> _Requirement_: Count, please, the lines in the listing below that contain "фиолетовый", and reply with the count only.

(Beginning of Supplied records)

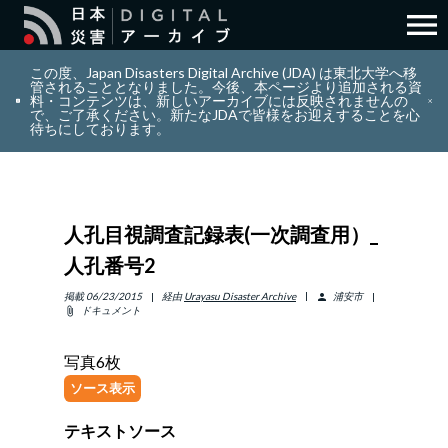
menu
search
検索
この度、Japan Disasters Digital Archive (JDA) は東北大学へ移
管されることとなりました。今後、本ページより追加される資
料・コンテンツは、新しいアーカイブには反映されませんの
で、ご了承ください。新たなJDAで皆様をお迎えすることを心
layers
コレクション
待ちにしております。
add_circle_outline
貢献
人孔目視調査記録表(一次調査用）_
info_outline
リソース
人孔番号2
アバウト
掲載
06/23/2015
経由
Urayasu Disaster Archive
浦安市
person
ドキュメント
attach_file
日本語
ENGLISH
写真6枚
ソース表示
テキストソース
サインイン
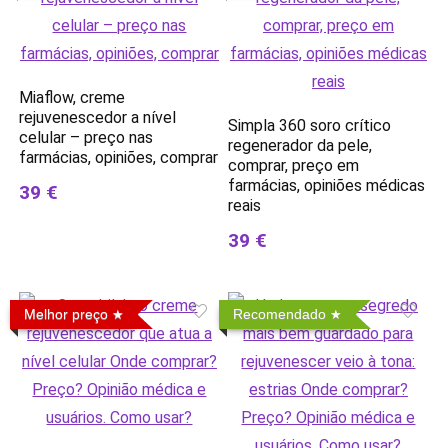
Miaflow, creme
rejuvenescedor a nível
Simpla 360 soro crítico
celular – preço nas
regenerador da pele,
farmácias, opiniões, comprar
comprar, preço em
farmácias, opiniões médicas
39 €
reais
39 €
Melhor preço
Recomendado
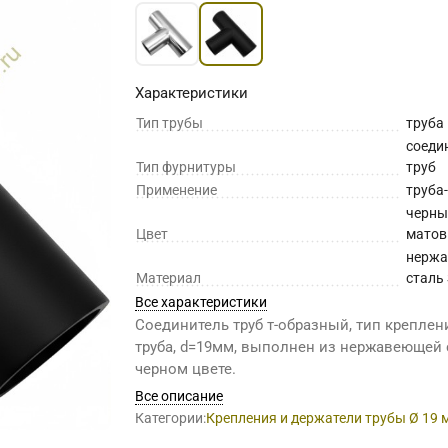
Характеристики
Тип трубы
труба
соеди
Тип фурнитуры
труб
Применение
труба
черны
Цвет
мато
нерж
Материал
сталь
Все характеристики
Соединитель труб т-образный, тип креплени
труба, d=19мм, выполнен из нержавеющей 
черном цвете.
Все описание
Категории:
Крепления и держатели трубы Ø 19 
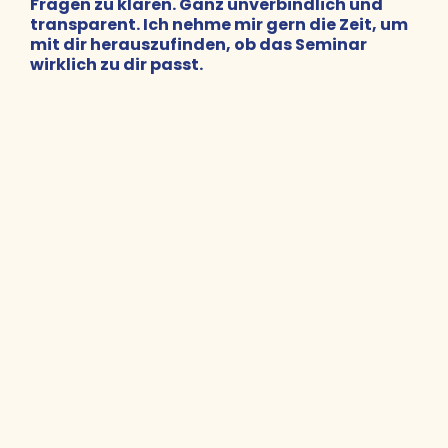
Fragen zu klären. Ganz unverbindlich und
transparent. Ich nehme mir gern die Zeit, um
mit dir herauszufinden, ob das Seminar
wirklich zu dir passt.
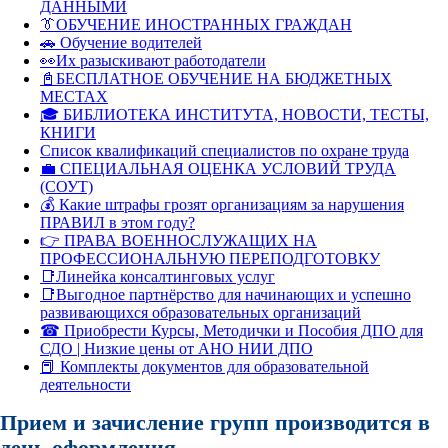
ДАННЫМИ
👔ОБУЧЕНИЕ ИНОСТРАННЫХ ГРАЖДАН
🚗 Обучение водителей
👀Их разыскивают работодатели
📓БЕСПЛАТНОЕ ОБУЧЕНИЕ НА БЮДЖЕТНЫХ
МЕСТАХ
🎓 БИБЛИОТЕКА ИНСТИТУТА, НОВОСТИ, ТЕСТЫ,
КНИГИ
Список квалификаций специалистов по охране труда
💼 СПЕЦИАЛЬНАЯ ОЦЕНКА УСЛОВИЙ ТРУДА
(СОУТ)
💰 Какие штрафы грозят организациям за нарушения
ПРАВИЛ в этом году?
👉 ПРАВА ВОЕННОСЛУЖАЩИХ НА
ПРОФЕССИОНАЛЬНУЮ ПЕРЕПОДГОТОВКУ
📑Линейка консалтинговых услуг
📑Выгодное партнёрство для начинающих и успешно
развивающихся образовательных организаций
☎ Приобрести Курсы, Методички и Пособия ДПО для
СДО | Низкие цены от АНО НИИ ДПО
📕 Комплекты документов для образовательной
деятельности
Прием и зачисление групп производится в
день оформления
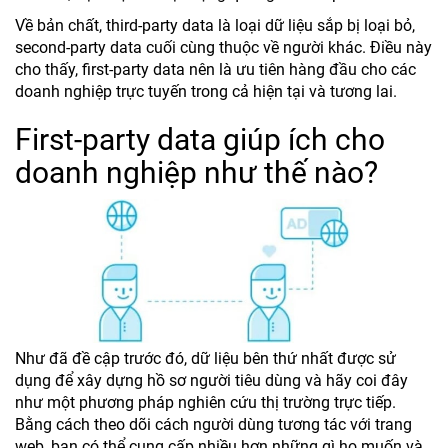
Về bản chất, third-party data là loại dữ liệu sắp bị loại bỏ,
second-party data cuối cùng thuộc về người khác. Điều này
cho thấy, first-party data nên là ưu tiên hàng đầu cho các
doanh nghiệp trực tuyến trong cả hiện tại và tương lai.
First-party data giúp ích cho
doanh nghiệp như thế nào?
Như đã đề cập trước đó, dữ liệu bên thứ nhất được sử
dụng để xây dựng hồ sơ người tiêu dùng và hãy coi đây
như một phương pháp nghiên cứu thị trường trực tiếp.
Bằng cách theo dõi cách người dùng tương tác với trang
web, bạn có thể cung cấp nhiều hơn những gì họ muốn và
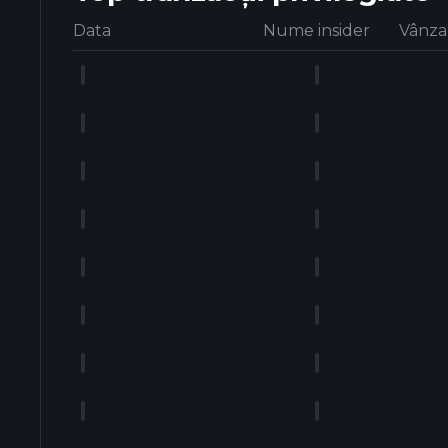
Data
Nume insider
Vânza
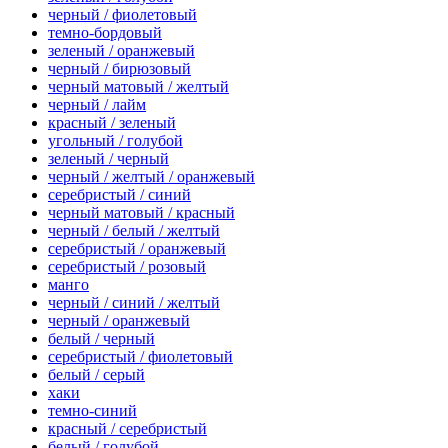
черный / фиолетовый
темно-бордовый
зеленый / оранжевый
черный / бирюзовый
черный матовый / желтый
черный / лайм
красный / зеленый
угольный / голубой
зеленый / черный
черный / желтый / оранжевый
серебристый / синий
черный матовый / красный
черный / белый / желтый
серебристый / оранжевый
серебристый / розовый
манго
черный / синий / желтый
черный / оранжевый
белый / черный
серебристый / фиолетовый
белый / серый
хаки
темно-синий
красный / серебристый
белый / голубой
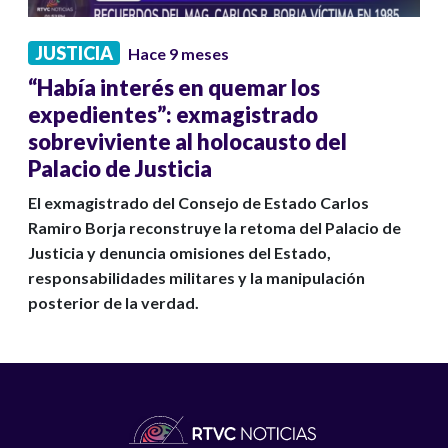
JUSTICIA
Hace 9 meses
“Había interés en quemar los
expedientes”: exmagistrado
sobreviviente al holocausto del
Palacio de Justicia
El exmagistrado del Consejo de Estado Carlos
Ramiro Borja reconstruye la retoma del Palacio de
Justicia y denuncia omisiones del Estado,
responsabilidades militares y la manipulación
posterior de la verdad.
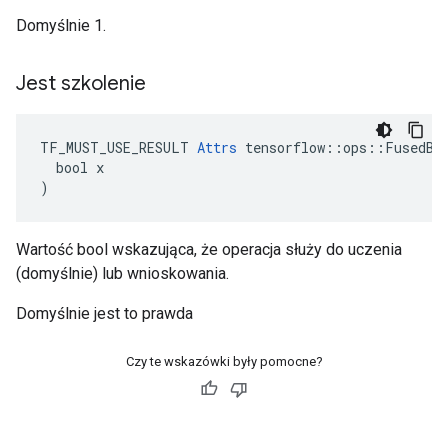
Domyślnie 1.
Jest szkolenie
TF_MUST_USE_RESULT 
Attrs
 tensorflow::ops::FusedBat
  bool x

)
Wartość bool wskazująca, że ​​operacja służy do uczenia
(domyślnie) lub wnioskowania.
Domyślnie jest to prawda
Czy te wskazówki były pomocne?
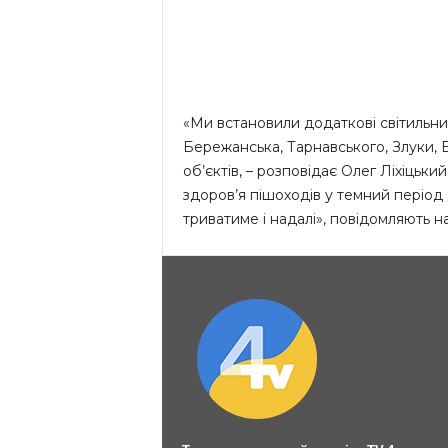
«Ми встановили додаткові світильни
Бережанська, Тарнавського, Злуки, Б
об’єктів, – розповідає Олег Ліхіцьк
здоров’я пішоходів у темний період
триватиме і надалі», повідомляють н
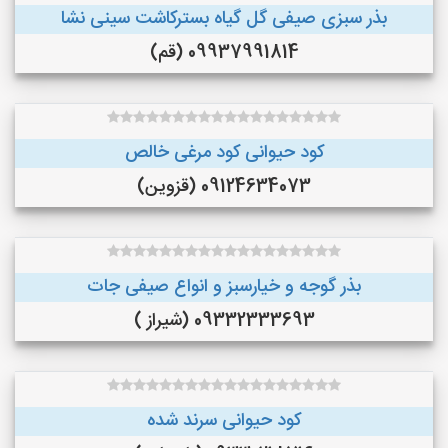
بذر سبزی صیفی گل گیاه بسترکاشت سینی نشا
09937991814 (قم)
کود حیوانی کود مرغی خالص
09124634073 (قزوین)
بذر گوجه و خیارسبز و انواع صیفی جات
09332333693 (شیراز )
کود حیوانی سرند شده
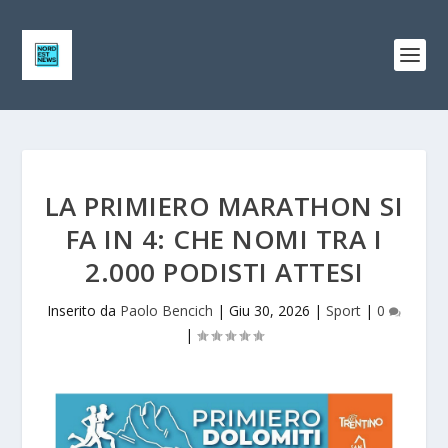
LA PRIMIERO MARATHON SI
FA IN 4: CHE NOMI TRA I
2.000 PODISTI ATTESI
Inserito da
Paolo Bencich
|
Giu 30, 2026
|
Sport
|
0
|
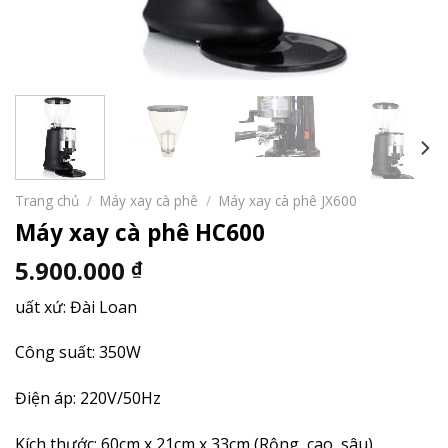
Trang chủ
/
Máy xay cà phê
/
Máy xay cà phê JX600
Máy xay cà phê HC600
5.900.000
₫
uất xứ: Đài Loan
Công suất: 350W
Điện áp: 220V/50Hz
Kích thước: 60cm x 21cm x 33cm (Rộng, cao, sâu)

(End of Supplied records)

> _Task response_: 2